**ENTRIES SUPPLIED:**
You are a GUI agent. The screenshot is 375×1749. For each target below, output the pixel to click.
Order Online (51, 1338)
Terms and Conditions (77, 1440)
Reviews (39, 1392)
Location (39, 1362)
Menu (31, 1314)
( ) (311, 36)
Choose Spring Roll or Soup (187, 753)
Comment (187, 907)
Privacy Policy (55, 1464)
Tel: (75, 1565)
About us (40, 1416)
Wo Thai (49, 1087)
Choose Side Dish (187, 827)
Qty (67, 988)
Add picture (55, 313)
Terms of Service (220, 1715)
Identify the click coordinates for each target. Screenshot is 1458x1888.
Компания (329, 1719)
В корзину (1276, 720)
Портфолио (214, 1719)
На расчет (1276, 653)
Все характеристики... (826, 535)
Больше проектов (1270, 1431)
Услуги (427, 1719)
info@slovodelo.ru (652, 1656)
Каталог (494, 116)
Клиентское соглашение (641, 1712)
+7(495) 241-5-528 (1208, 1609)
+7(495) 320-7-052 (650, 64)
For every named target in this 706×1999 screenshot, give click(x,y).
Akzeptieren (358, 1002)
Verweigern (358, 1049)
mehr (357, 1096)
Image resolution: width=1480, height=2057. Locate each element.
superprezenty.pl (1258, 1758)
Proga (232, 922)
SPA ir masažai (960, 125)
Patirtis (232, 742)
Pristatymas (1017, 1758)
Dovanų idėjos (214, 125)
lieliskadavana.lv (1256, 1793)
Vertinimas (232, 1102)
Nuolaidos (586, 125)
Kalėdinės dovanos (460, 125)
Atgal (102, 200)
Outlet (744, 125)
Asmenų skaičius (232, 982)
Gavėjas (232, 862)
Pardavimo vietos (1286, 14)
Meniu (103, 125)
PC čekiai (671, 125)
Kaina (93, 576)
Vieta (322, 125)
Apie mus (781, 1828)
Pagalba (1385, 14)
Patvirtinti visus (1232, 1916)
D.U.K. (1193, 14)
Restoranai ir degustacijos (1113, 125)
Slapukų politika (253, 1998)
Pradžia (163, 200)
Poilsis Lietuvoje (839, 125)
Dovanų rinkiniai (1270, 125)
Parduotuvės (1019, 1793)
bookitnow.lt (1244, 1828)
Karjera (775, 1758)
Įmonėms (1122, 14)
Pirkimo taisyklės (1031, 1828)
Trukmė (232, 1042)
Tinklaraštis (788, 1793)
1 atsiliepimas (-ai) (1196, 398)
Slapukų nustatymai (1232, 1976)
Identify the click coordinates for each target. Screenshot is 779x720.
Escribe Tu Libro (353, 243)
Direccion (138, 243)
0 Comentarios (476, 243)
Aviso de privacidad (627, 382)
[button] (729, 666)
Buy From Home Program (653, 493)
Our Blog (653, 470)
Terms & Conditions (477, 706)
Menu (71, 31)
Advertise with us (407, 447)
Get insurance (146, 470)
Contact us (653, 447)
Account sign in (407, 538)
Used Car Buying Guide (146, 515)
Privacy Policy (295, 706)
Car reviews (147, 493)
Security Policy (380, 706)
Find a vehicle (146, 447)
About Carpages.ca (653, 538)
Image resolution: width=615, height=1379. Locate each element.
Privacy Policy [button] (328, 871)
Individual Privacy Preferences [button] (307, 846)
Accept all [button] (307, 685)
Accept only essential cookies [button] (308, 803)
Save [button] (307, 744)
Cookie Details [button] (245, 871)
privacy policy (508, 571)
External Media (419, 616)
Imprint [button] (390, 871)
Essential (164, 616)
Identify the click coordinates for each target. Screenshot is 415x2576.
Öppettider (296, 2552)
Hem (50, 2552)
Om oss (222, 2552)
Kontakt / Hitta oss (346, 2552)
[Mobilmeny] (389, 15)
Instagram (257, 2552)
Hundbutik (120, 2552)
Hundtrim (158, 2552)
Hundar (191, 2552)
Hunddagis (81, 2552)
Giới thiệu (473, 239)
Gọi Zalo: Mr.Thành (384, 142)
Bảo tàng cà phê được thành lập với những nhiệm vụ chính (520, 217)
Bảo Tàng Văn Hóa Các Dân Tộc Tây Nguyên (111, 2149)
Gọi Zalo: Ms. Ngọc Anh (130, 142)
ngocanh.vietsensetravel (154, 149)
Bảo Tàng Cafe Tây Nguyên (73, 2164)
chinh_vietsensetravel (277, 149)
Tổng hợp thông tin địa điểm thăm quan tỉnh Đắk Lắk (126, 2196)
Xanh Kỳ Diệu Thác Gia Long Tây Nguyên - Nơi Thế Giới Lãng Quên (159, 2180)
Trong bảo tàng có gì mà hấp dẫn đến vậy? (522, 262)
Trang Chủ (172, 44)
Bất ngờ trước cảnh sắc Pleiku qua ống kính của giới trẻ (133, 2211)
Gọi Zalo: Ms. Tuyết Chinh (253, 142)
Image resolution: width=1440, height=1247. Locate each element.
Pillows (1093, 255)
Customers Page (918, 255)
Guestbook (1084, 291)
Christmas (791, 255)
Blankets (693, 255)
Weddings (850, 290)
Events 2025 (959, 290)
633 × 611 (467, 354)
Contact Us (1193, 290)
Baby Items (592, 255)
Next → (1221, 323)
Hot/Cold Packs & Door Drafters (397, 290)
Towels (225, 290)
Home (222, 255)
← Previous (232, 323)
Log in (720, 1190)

**WHAT THE TASK REQUIRES:** Once a line of the records is found to contain "element", copy it out.

**ANSWER FOR THE TASK:**
Image resolution: width=1480, height=2057. Locate each element.
Image resolution: width=615, height=1379. Locate each element.
Image resolution: width=1440, height=1247. Locate each element.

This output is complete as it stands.